Reynolds also remembered visiting Reading festival as a teenager alongside the band, who formed in St Albans, Hertfordshire, in 1999.

“Early on in our lives we were so used to being in the audience looking at that stage, so even now being on the stage still feels very woah – it still gets you,” he said.

Guitarist Rory Clewlow added: “It’s like our home-town festival so we always have a good time.”

Reading and Leeds have joined with campaign group Music Declares Emergency to create an area of the festival to encourage attendees to join its fight against climate change.

Reynolds said Enter Shikari use biofuels to run their transport while on tour and also use their riders to encourage vegetarianism and reduce single-use plastic at their shows.

He said: “I think it is important to everyone. It is something so basic, like rivers and coastlines, ecosystems. It is stuff that we have all enjoyed and enjoy in our lives.”

Recalling swimming in the River Ver in Hertfordshire and in Scotland, he added: “Things are changing quite quickly.

Leeds Festival 2022
Kiaran Crook performs with his band The Sherlocks (Danny Lawson/PA)

“The generation above us, it was very normal for rivers to be clean and we are just slowly accepting that it seems to be fine for rivers and coastlines to be polluted, for ecosystems to be destroyed.

“It is just capitalism, just anther level of insanity from capitalism.”

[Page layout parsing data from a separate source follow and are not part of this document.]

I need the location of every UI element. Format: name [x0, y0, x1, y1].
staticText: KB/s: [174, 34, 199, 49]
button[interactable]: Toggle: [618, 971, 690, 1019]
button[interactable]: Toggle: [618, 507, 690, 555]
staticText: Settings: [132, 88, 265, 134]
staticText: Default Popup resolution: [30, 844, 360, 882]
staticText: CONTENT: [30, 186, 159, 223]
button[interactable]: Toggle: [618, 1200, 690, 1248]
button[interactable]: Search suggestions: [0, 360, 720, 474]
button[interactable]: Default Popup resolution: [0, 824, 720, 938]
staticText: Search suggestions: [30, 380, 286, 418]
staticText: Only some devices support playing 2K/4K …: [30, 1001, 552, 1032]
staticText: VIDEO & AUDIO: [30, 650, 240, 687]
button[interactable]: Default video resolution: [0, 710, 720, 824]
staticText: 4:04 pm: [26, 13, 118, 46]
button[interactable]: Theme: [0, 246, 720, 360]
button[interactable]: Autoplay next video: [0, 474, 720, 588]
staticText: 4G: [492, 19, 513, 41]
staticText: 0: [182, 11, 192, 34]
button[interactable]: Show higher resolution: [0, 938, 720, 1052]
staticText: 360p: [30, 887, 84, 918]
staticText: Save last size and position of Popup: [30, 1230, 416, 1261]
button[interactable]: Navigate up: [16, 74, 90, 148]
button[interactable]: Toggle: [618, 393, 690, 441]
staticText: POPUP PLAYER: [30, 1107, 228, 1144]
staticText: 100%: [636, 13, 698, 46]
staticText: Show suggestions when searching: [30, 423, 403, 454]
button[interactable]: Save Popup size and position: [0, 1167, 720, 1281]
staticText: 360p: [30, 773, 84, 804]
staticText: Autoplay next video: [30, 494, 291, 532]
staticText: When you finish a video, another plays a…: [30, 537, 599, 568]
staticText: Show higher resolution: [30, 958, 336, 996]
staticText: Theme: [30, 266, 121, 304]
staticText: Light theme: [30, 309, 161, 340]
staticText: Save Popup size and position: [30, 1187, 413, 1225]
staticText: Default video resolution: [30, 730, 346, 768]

On Saturday, Melvin Benn, managing director of organisers Festival Republic, told the PA news agency that Sunday night’s schedule at Leeds was “probably the biggest night of music in Yorkshire’s history”, in reference to co-headliners Bring Me The Horizon and Arctic Monkeys, both originally from the county.

Indie rockers The Sherlocks, from Sheffield, opened the West Stage on the closing day of Leeds and described the show as “class”.

Frontman Kiaran Crook said: “We have got some history with this festival. A few years back in 2015 or 2016 the only reason we ended up playing here was because Brandon (Crook, his brother and the band’s drummer) ended up blagging the main guy Melvin’s email.

“We sent him an email saying, ‘We would love to play your festival’. Turns out it was actually him. He gave us like our first chance.”

Crook praised the strength of the music coming out of their home city, saying: “It has always been known for it, the same as Manchester. There are a lot of good bands that are not even on the radar.

“There is definitely a Sheffield scene where for one reason or another we just keep on churning out good bands.”